Koreksi Pasal 33
PERMEN Nomor 86-m-ind-per-9-2009 Tahun 2009 | Peraturan Menteri Nomor 86-m-ind-per-9-2009 Tahun 2009 tentang STANDAR NASIONAL INDONESIA BIDANG INDUSTRI
Teks Saat Ini
(1) Selama belum tersedia LPK yang meliputi Lembaga Sertifikasi Produk, Laboratorium Penguji atau Lembaga Inspeksi yang terakreditasi KAN secara memadai sebagaimana dimaksud dalam Pasal 12 ayat (1) dan ayat (2), Menteri dapat menunjuk LPK yang telah dievaluasi kompetensinya oleh BPPI.

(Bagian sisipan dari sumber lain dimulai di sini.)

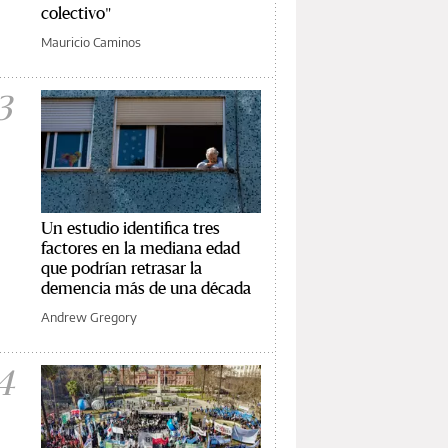
colectivo"
Mauricio Caminos
3
Un estudio identifica tres
factores en la mediana edad
que podrían retrasar la
demencia más de una década
Andrew Gregory
4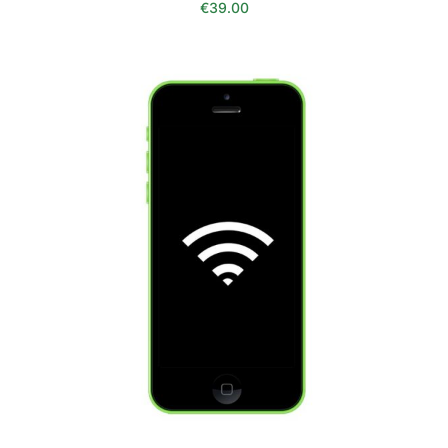
€
39.00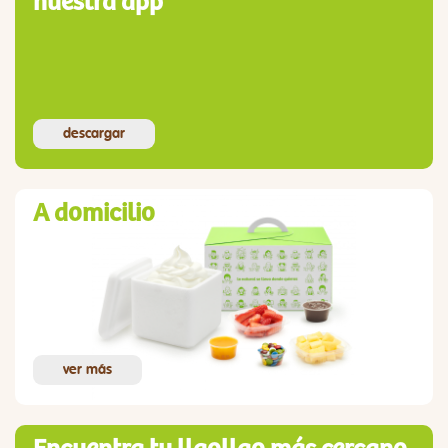
nuestra app
descargar
A domicilio
ver más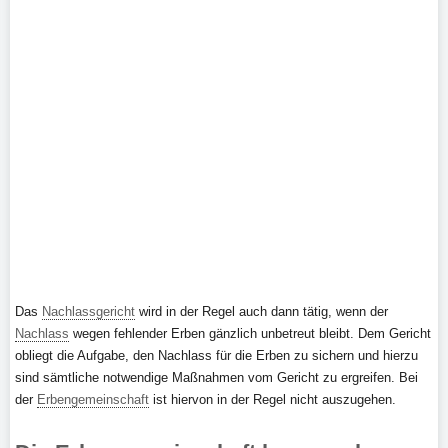
Das
Nachlassgericht
wird in der Regel auch dann tätig, wenn der
Nachlass
wegen fehlender Erben gänzlich unbetreut bleibt. Dem Gericht
obliegt die Aufgabe, den Nachlass für die Erben zu sichern und hierzu
sind sämtliche notwendige Maßnahmen vom Gericht zu ergreifen. Bei
der
Erbengemeinschaft
ist hiervon in der Regel nicht auszugehen.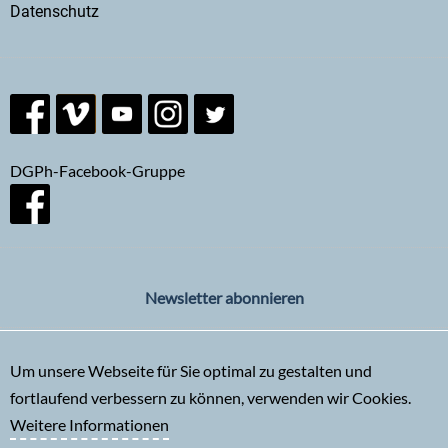
Datenschutz
DGPh-Facebook-Gruppe
Newsletter abonnieren
Um unsere Webseite für Sie optimal zu gestalten und
fortlaufend verbessern zu können, verwenden wir Cookies.
Weitere Informationen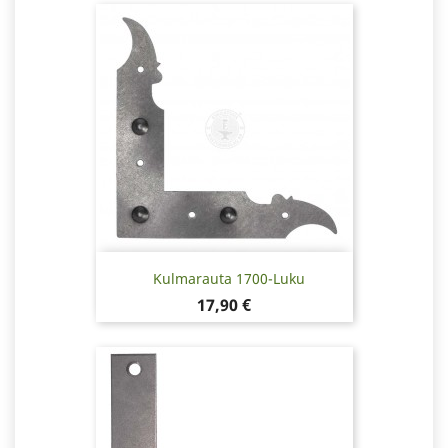
Kulmarauta 1700-Luku
Hinta
17,90 €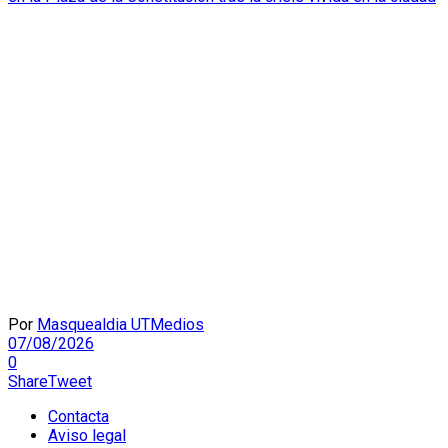
Por
Masquealdia UTMedios
07/08/2026
0
Share
Tweet
Contacta
Aviso legal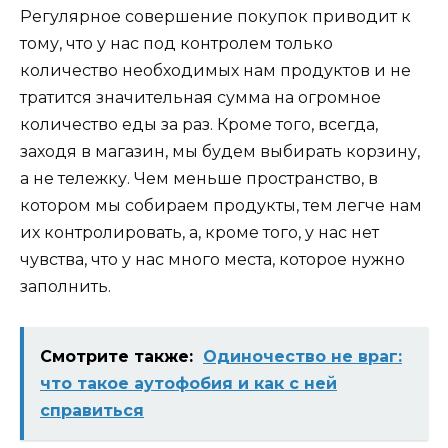
Регулярное совершение покупок приводит к
тому, что у нас под контролем только
количество необходимых нам продуктов и не
тратится значительная сумма на огромное
количество еды за раз. Кроме того, всегда,
заходя в магазин, мы будем выбирать корзину,
а не тележку. Чем меньше пространство, в
котором мы собираем продукты, тем легче нам
их контролировать, а, кроме того, у нас нет
чувства, что у нас много места, которое нужно
заполнить.
Смотрите также:
Одиночество не враг:
что такое аутофобия и как с ней
справиться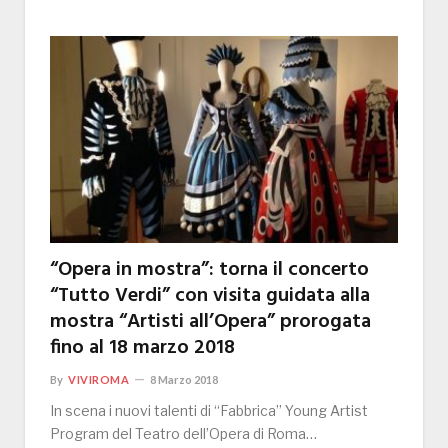
“Opera in mostra”: torna il concerto
“Tutto Verdi” con visita guidata alla
mostra “Artisti all’Opera” prorogata
fino al 18 marzo 2018
By
VIVIROMA
8 Marzo 2018
In scena i nuovi talenti di “Fabbrica” Young Artist
Program del Teatro dell’Opera di Roma…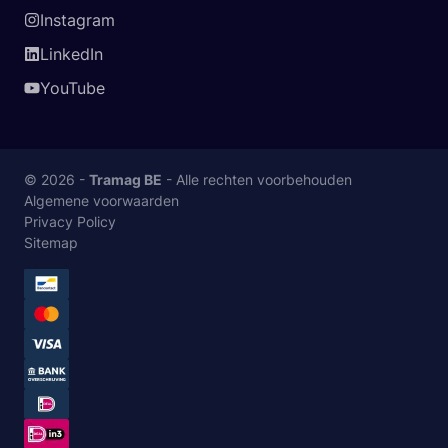
Instagram
LinkedIn
YouTube
© 2026 -
Tramag BE
- Alle rechten voorbehouden
Algemene voorwaarden
Privacy Policy
Sitemap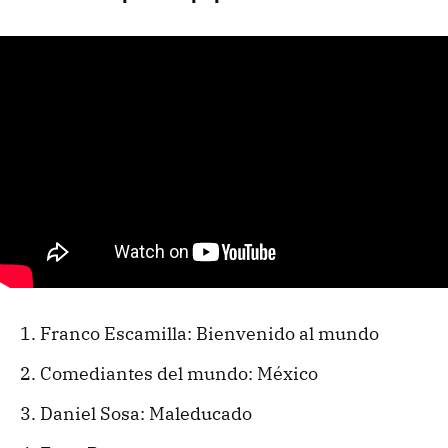
Franco Escamilla: Bienvenido al mundo
Comediantes del mundo: México
Daniel Sosa: Maleducado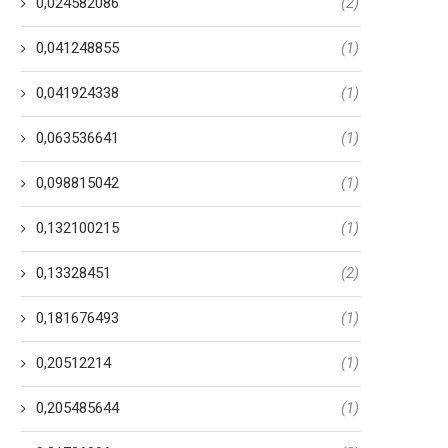
0,024582086
(2)
0,041248855
(1)
0,041924338
(1)
0,063536641
(1)
0,098815042
(1)
0,132100215
(1)
0,13328451
(2)
0,181676493
(1)
0,20512214
(1)
Como consagrar briga
I never anticipated to ma
0,205485644
(1)
odierno concluso para a Sua
an excellent Chinese g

(2) Evaluasi kompetensi LPK oleh BPPI sebagaimana dimaksud pada ayat (1) mencakup :
a. aspek legalitas kelembagaan;
b. kompetensi untuk melakukan pengujian, inspeksi atau sertifikasi produk yang relevan dengan persyaratan yang ditetapkan dalam SNI, berdasarkan pertimbangan :
1. sarana pengujian dan metode uji yang digunakan untuk pengujian produk;
2. sarana inspeksi yang memadai dan metode inspeksi yang digunakan untuk inspeksi produk; dan
3. asesor dan petugas pengambil contoh serta tenaga ahli dalam jumlah yang memadai untuk sertifikasi produk;
c. terakreditasi oleh KAN sebagai laboratorium uji, lembaga inspeksi atau lembaga sertifikasi produk untuk lingkup yang sejenis.
(3) LPK yang ditunjuk Menteri sebagaimana dimaksud pada ayat (1) wajib memperoleh akreditasi dari KAN dalam waktu 2 (dua) tahun.